Friday, September 3, 2010

Working in Effective Teams

Today one of my colleagues sent me "The Assessment Agenda - Time for a Check Up" by Kath Murdoch.  This document explores what we need to do to work together in effective teams.   In the international schools where I have worked I have always been seen as part of a team.  These teams have met together usually weekly, sometimes more frequently, to plan the curriculum collaboratively and to take collective responsibility for the students we teach.  Kath writes about how some teams work better than others and concludes that this is often because the team is continually reflecting on its own work.

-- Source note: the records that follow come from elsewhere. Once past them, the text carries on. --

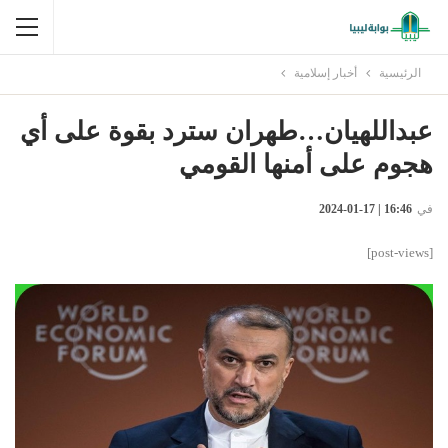
الرئيسية
أخبار إسلامية
عبداللهيان…طهران سترد بقوة على أي
هجوم على أمنها القومي
في
16:46 | 17-01-2024
[post-views]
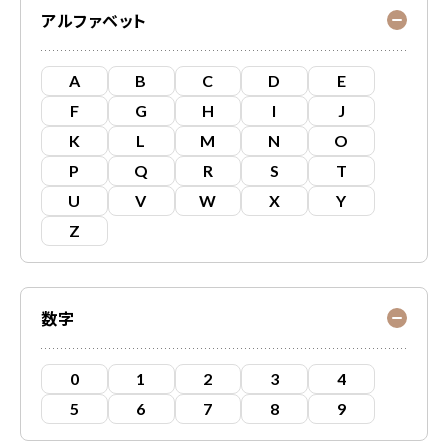
アルファベット
A
B
C
D
E
F
G
H
I
J
K
L
M
N
O
P
Q
R
S
T
U
V
W
X
Y
Z
数字
0
1
2
3
4
5
6
7
8
9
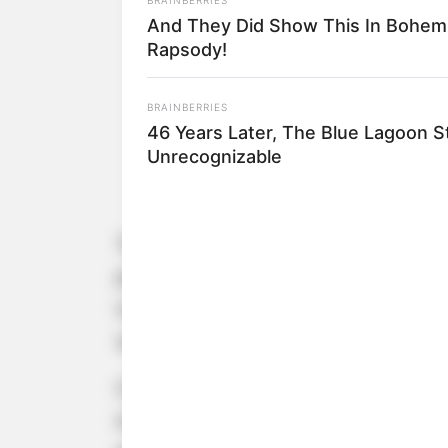
And They Did Show This In Bohem
Rapsody!
BRAINBERRIES
46 Years Later, The Blue Lagoon S
Unrecognizable
Teve início na noite de ontem, 15, 
pelo CIVAP (Consórcio Intermunicip
reuniu centenas de participantes
sustentabilidade.
Com o tema central “Emergência Clim
mobilizar os 35 municípios integra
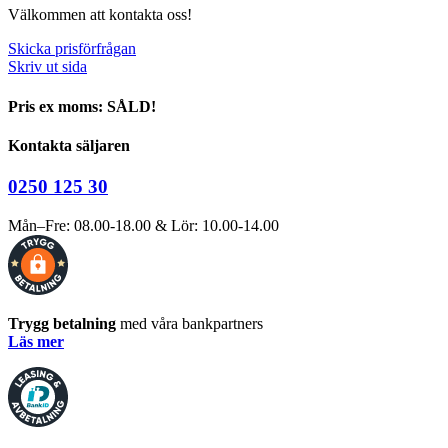
Välkommen att kontakta oss!
Skicka prisförfrågan
Skriv ut sida
Pris ex moms: SÅLD!
Kontakta säljaren
0250 125 30
Mån–Fre: 08.00-18.00 & Lör: 10.00-14.00
Trygg betalning
med våra bankpartners
Läs mer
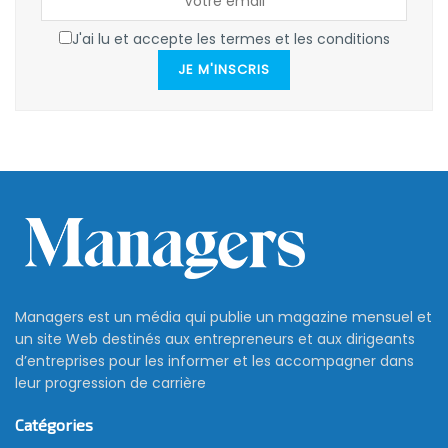
J'ai lu et accepte les termes et les conditions
JE M'INSCRIS
Managers est un média qui publie un magazine mensuel et
un site Web destinés aux entrepreneurs et aux dirigeants
d’entreprises pour les informer et les accompagner dans
leur progression de carrière
Catégories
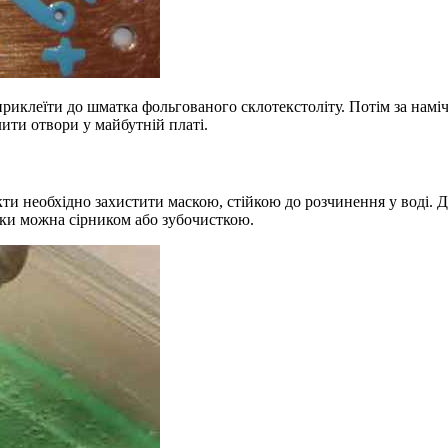
иклеїти до шматка фольгованого склотекстоліту. Потім за наміче
ити отвори у майбутній платі.
ти необхідно захистити маскою, стійкою до розчинення у воді. 
жки можна сірником або зубочисткою.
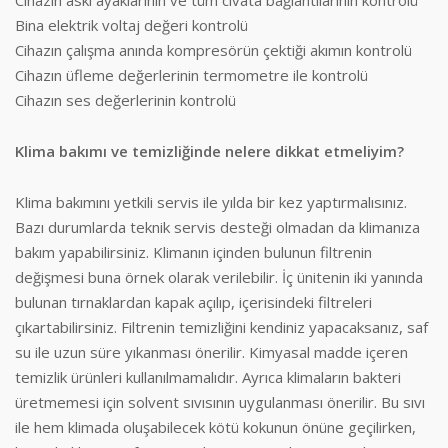
Bina elektrik voltaj değeri kontrolü
Cihazın çalışma anında kompresörün çektiği akımın kontrolü
Cihazın üfleme değerlerinin termometre ile kontrolü
Cihazın ses değerlerinin kontrolü
Klima bakımı ve temizliğinde nelere dikkat etmeliyim?
Klima bakımını yetkili servis ile yılda bir kez yaptırmalısınız.
Bazı durumlarda teknik servis desteği olmadan da klimanıza
bakım yapabilirsiniz. Klimanın içinden bulunun filtrenin
değişmesi buna örnek olarak verilebilir. İç ünitenin iki yanında
bulunan tırnaklardan kapak açılıp, içerisindeki filtreleri
çıkartabilirsiniz. Filtrenin temizliğini kendiniz yapacaksanız, saf
su ile uzun süre yıkanması önerilir. Kimyasal madde içeren
temizlik ürünleri kullanılmamalıdır. Ayrıca klimaların bakteri
üretmemesi için solvent sıvısının uygulanması önerilir. Bu sıvı
ile hem klimada oluşabilecek kötü kokunun önüne geçilirken,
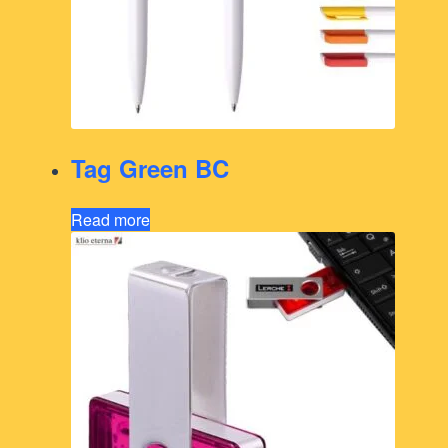
Tag Green BC
Read more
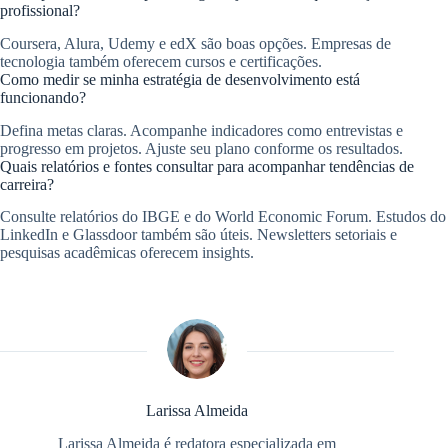
profissional?
Coursera, Alura, Udemy e edX são boas opções. Empresas de
tecnologia também oferecem cursos e certificações.
Como medir se minha estratégia de desenvolvimento está
funcionando?
Defina metas claras. Acompanhe indicadores como entrevistas e
progresso em projetos. Ajuste seu plano conforme os resultados.
Quais relatórios e fontes consultar para acompanhar tendências de
carreira?
Consulte relatórios do IBGE e do World Economic Forum. Estudos do
LinkedIn e Glassdoor também são úteis. Newsletters setoriais e
pesquisas acadêmicas oferecem insights.
Larissa Almeida
Larissa Almeida é redatora especializada em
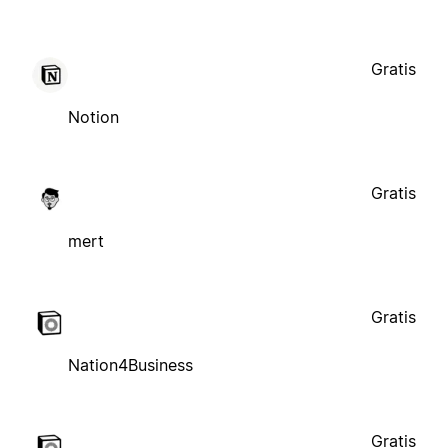
Gratis
Notion
Gratis
mert
Gratis
Nation4Business
Gratis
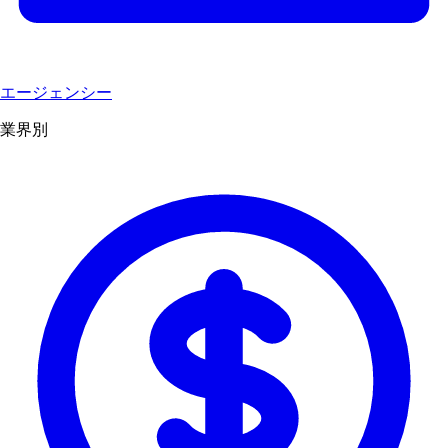
エージェンシー
業界別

There are many advantages of working in teams:  greater accountability for individuals and more critical discussion about the decisions made about student learning.  She quotes Mike Shmoker:
True collaboration is a discipline - a fragile, high maintenance set of practices and attitudes that need constant care and attention.  
Kath lists the attributes of strong teams:

  • Purpose - connecting the team's purpose with the student learning outcomes
  • Time - focusing on the important and not just "administrivia"
  • Relationships - building both personal and professional relationships so that teams are not just warm and fuzzy with no real substance to the work, neither are they focussed exclusively on the curriculum, teaching and learning.  Without personal relationships between the members, trust is low and some members may lack confidence when raising questions or communicating their thoughts, ideas and feelings.
  • Environment - often it is best to have a dedicated meeting room, rather than meeting in someone's classroom or the staff room.
  • Learning centred - team meetings should centre on student learning outcomes but at the same time should be seen as professional learning and development for teachers.
  • Routines - it is helpful for everyone to know the protocols - who develops the agenda, who takes notes and so on.
  • Communication - diversity of opinions can cause problems or be energising depending on how they are handled.  It's best to acknowledge differences and important to listen to and respect others' points of view.  The IB Mission Statement says we should understand that other people, with their differences, can also be right.  It's healthy to question ourselves and other members of the team and to invite others' opinions as part of professional inquiry.
  • Reflection - take the time to check what is working in the team and what needs to be improved.
As an ICTL (information and communication for teaching and learning) teacher supporting teachers from Kindergarten to Grade 5 I attend many collaborative planning meetings each week, including a Team Leaders meeting.  These 8 points above are very helpful to me in determining the dynamics of each group and what can be done to improve the effectiveness of some teams.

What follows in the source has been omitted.